Self-declared stock ownership and association with positive trial outcome in randomized controlled studies with binary results posted in general medical journals a cross-sectional research

Self-declared stock ownership and association with positive trial outcome in randomized controlled studies with binary results posted in general medical journals a cross-sectional research

Trials amount 18, Article number 354 ( 2017 ) Cite this article



Describe the prevalence and kinds of conflicts of great interest (COI) in published randomized managed trials (RCTs) generally speaking medical journals by having a binary primary result and measure the association between conflicts of great interest and favorable outcome.


Parallel-group RCTs by having a binary outcome that is primary in three basic medical journals during 2013–2015 were identified. COI type, funding source, and result had been removed. Binomial regression that is logistic ended up being performed to evaluate association between COI and funding source with outcome.
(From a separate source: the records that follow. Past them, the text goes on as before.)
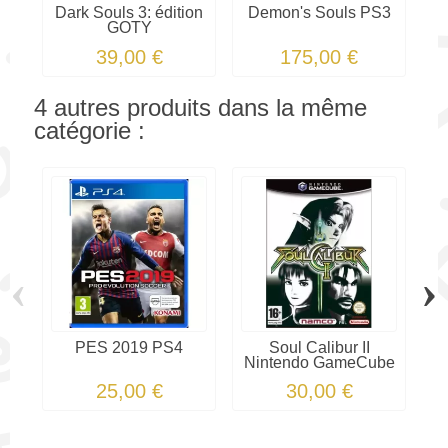
Dark Souls 3: édition
Demon's Souls PS3
GOTY
39,00 €
175,00 €
4 autres produits dans la même
catégorie :
‹
›
PES 2019 PS4
Soul Calibur II
Nintendo GameCube
25,00 €
30,00 €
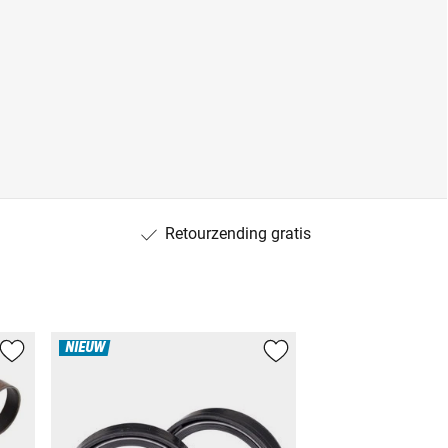
Retourzending gratis
NIEUW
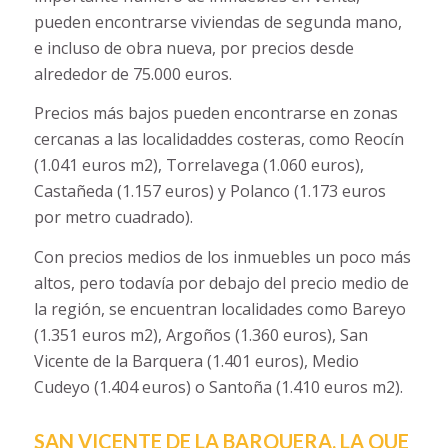
pueden encontrarse viviendas de segunda mano,
e incluso de obra nueva, por precios desde
alrededor de 75.000 euros.
Precios más bajos pueden encontrarse en zonas
cercanas a las localidaddes costeras, como Reocín
(1.041 euros m2), Torrelavega (1.060 euros),
Castañeda (1.157 euros) y Polanco (1.173 euros
por metro cuadrado).
Con precios medios de los inmuebles un poco más
altos, pero todavía por debajo del precio medio de
la región, se encuentran localidades como Bareyo
(1.351 euros m2), Argoños (1.360 euros), San
Vicente de la Barquera (1.401 euros), Medio
Cudeyo (1.404 euros) o Santoña (1.410 euros m2).
SAN VICENTE DE LA BARQUERA, LA QUE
A complete of 509 consecutive parallel-group RCTs were included in the study. COI was reported in 74% in mixed funded RCTs as well as in 99% in for-profit RCTs that is funded. Stock ownership had been reported in none of this non-profit RCTs, in 7% of mixed funded RCTs, and in 50% of for-profit funded RCTs. Mixed-funded RCTs had employees through the capital company in 11% and RCTs that is for-profit 76%. Multivariable logistic regression revealed that stock ownership in the money business among some of the authors was connected with a favorable result (odds ratio = 3.53; 95% self- confidence interval = 1.59–7.86; p


Randomized controlled trials (RCTs) financed by industry (for-profit) are related to more favorable outcomes compared with other forms of capital sources [1], partly explained by the use of surrogate endpoints ( e.g. biochemical, imaging) among studies financed by industry [2]. Moreover, declared conflict of great interest (COI) among writers of medical studies is related to favorable study conclusions [3,4,5]. The International Committee of Medical Journal Editors (ICMJE) developed, in 2009, an electronic form of financial disclosure to establish uniform reporting of competing interests with the submission of manuscripts, today mandatory in most journals to increase transparency in medical research. The form includes, and others, the reporting of personal charges, work, royalties, stock ownership and grants in order for the reader to consider each potential relationship between author and industry [6].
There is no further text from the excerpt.